* **Work request**:
Return the listing verbatim, images left out.
· · · · · · ·
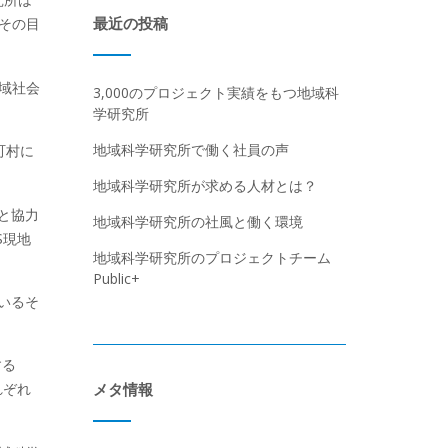
最近の投稿
その目
域社会
3,000のプロジェクト実績をもつ地域科
学研究所
地域科学研究所で働く社員の声
町村に
地域科学研究所が求める人材とは？
と協力
地域科学研究所の社風と働く環境
S現地
地域科学研究所のプロジェクトチーム
Public+
いるそ
する
れぞれ
メタ情報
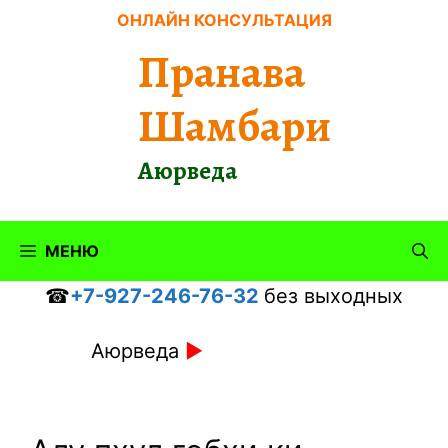
Перейти
ОНЛАЙН КОНСУЛЬТАЦИЯ
к
Пранава
содержимому
Шамбари
Аюрведа
МЕНЮ
☎
+7-927-246-76-32
без выходных
Аюрведа
►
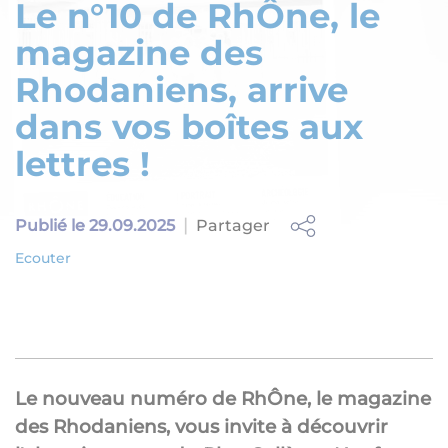
Le n°10 de RhÔne, le
magazine des
Rhodaniens, arrive
dans vos boîtes aux
lettres !
Partager
Publié le 29.09.2025
Ecouter
Le nouveau numéro de RhÔne, le magazine
des Rhodaniens, vous invite à découvrir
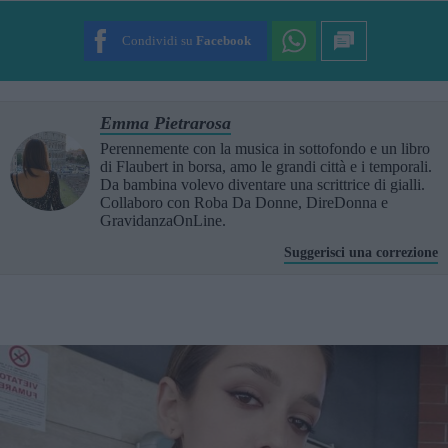
SUBMIT RATING
Condividi su
Facebook
Emma Pietrarosa
Perennemente con la musica in sottofondo e un libro
di Flaubert in borsa, amo le grandi città e i temporali.
Da bambina volevo diventare una scrittrice di gialli.
Collaboro con Roba Da Donne, DireDonna e
GravidanzaOnLine.
Suggerisci una correzione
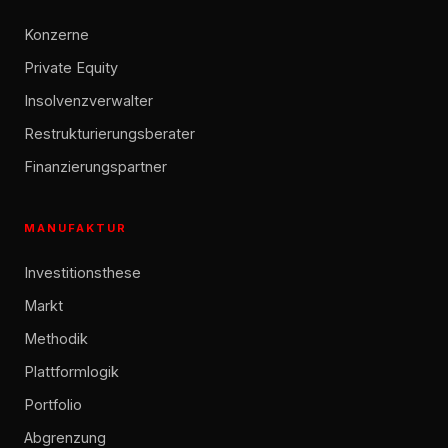
Konzerne
Private Equity
Insolvenzverwalter
Restrukturierungsberater
Finanzierungspartner
MANUFAKTUR
Investitionsthese
Markt
Methodik
Plattformlogik
Portfolio
Abgrenzung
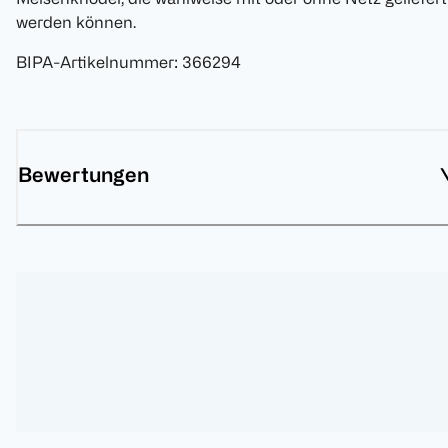
werden können.
BIPA-Artikelnummer
:
366294
Bewertungen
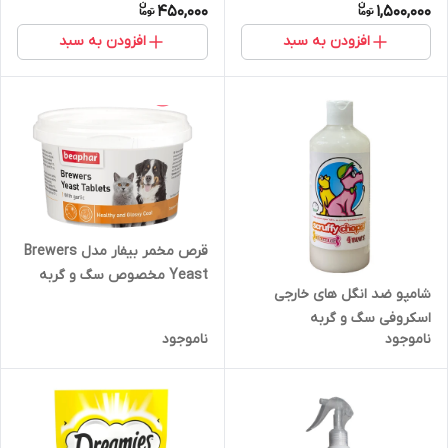
450,000
1,500,000
افزودن به سبد
افزودن به سبد
قرص مخمر بیفار مدل Brewers
Yeast مخصوص سگ و گربه
شامپو ضد انگل های خارجی
بسته 250 عددی
اسکروفی سگ و گربه
ناموجود
ناموجود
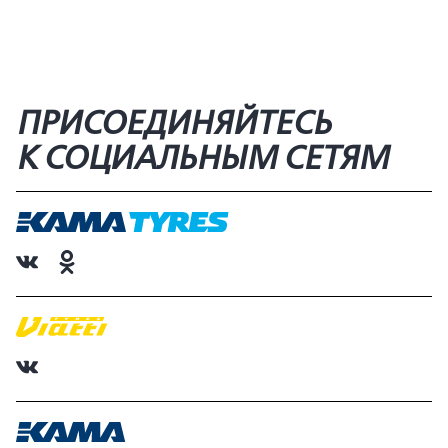
ПРИСОЕДИНЯЙТЕСЬ
К СОЦИАЛЬНЫМ СЕТЯМ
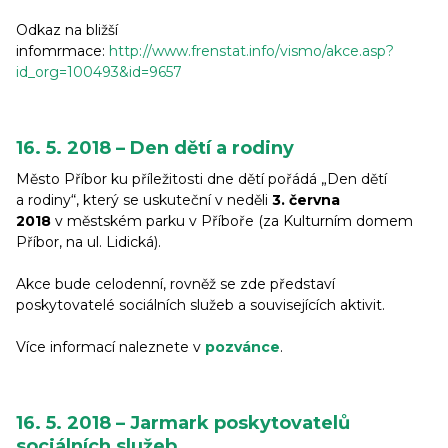
Odkaz na bližší
infomrmace:
http://www.frenstat.info/vismo/akce.asp?
id_org=100493&id=9657
16. 5. 2018 – Den dětí a rodiny
Město Příbor ku příležitosti dne dětí pořádá „Den dětí
a rodiny“, který se uskuteční v neděli
3. června
2018
v městském parku v Příboře (za Kulturním domem
Příbor, na ul. Lidická).
Akce bude celodenní, rovněž se zde představí
poskytovatelé sociálních služeb a souvisejících aktivit.
Více informací naleznete v
pozvánce
.
16. 5. 2018 – Jarmark poskytovatelů
sociálních služeb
· · · · · · ·
* **Solution to this task**:
最近の投稿
その目
域社会
3,000のプロジェクト実績をもつ地域科
学研究所
地域科学研究所で働く社員の声
町村に
地域科学研究所が求める人材とは？
と協力
地域科学研究所の社風と働く環境
S現地
地域科学研究所のプロジェクトチーム
Public+
いるそ
する
れぞれ
メタ情報
Перейти
ОНЛАЙН КОНСУЛЬТАЦИЯ
к
Пранава
содержимому
Шамбари
Аюрведа
МЕНЮ
☎
+7-927-246-76-32
без выходных
Аюрведа
►
Le n°10 de RhÔne, le
magazine des
Rhodaniens, arrive
dans vos boîtes aux
lettres !
Partager
Publié le 29.09.2025
Ecouter
Le nouveau numéro de RhÔne, le magazine
des Rhodaniens, vous invite à découvrir
SUBMIT RATING
Condividi su
Facebook
Emma Pietrarosa
Perennemente con la musica in sottofondo e un libro
di Flaubert in borsa, amo le grandi città e i temporali.
Da bambina volevo diventare una scrittrice di gialli.
Collaboro con Roba Da Donne, DireDonna e
GravidanzaOnLine.
Suggerisci una correzione
Konzerne
Private Equity
Insolvenzverwalter
Restrukturierungsberater
Finanzierungspartner
MANUFAKTUR
Investitionsthese
Markt
Methodik
Plattformlogik
Portfolio
Abgrenzung
werden können.
BIPA-Artikelnummer
:
366294
Bewertungen
450,000
1,500,000
افزودن به سبد
افزودن به سبد
قرص مخمر بیفار مدل Brewers
Yeast مخصوص سگ و گربه
شامپو ضد انگل های خارجی
بسته 250 عددی
اسکروفی سگ و گربه
ناموجود
ناموجود
ПРИСОЕДИНЯЙТЕСЬ
К СОЦИАЛЬНЫМ СЕТЯМ
Odkaz na bližší
infomrmace:
http://www.frenstat.info/vismo/akce.asp?
id_org=100493&id=9657
16. 5. 2018 – Den dětí a rodiny
Město Příbor ku příležitosti dne dětí pořádá „Den dětí
a rodiny“, který se uskuteční v neděli
3. června
2018
v městském parku v Příboře (za Kulturním domem
Příbor, na ul. Lidická).
Akce bude celodenní, rovněž se zde představí
poskytovatelé sociálních služeb a souvisejících aktivit.
Více informací naleznete v
pozvánce
.
16. 5. 2018 – Jarmark poskytovatelů
sociálních služeb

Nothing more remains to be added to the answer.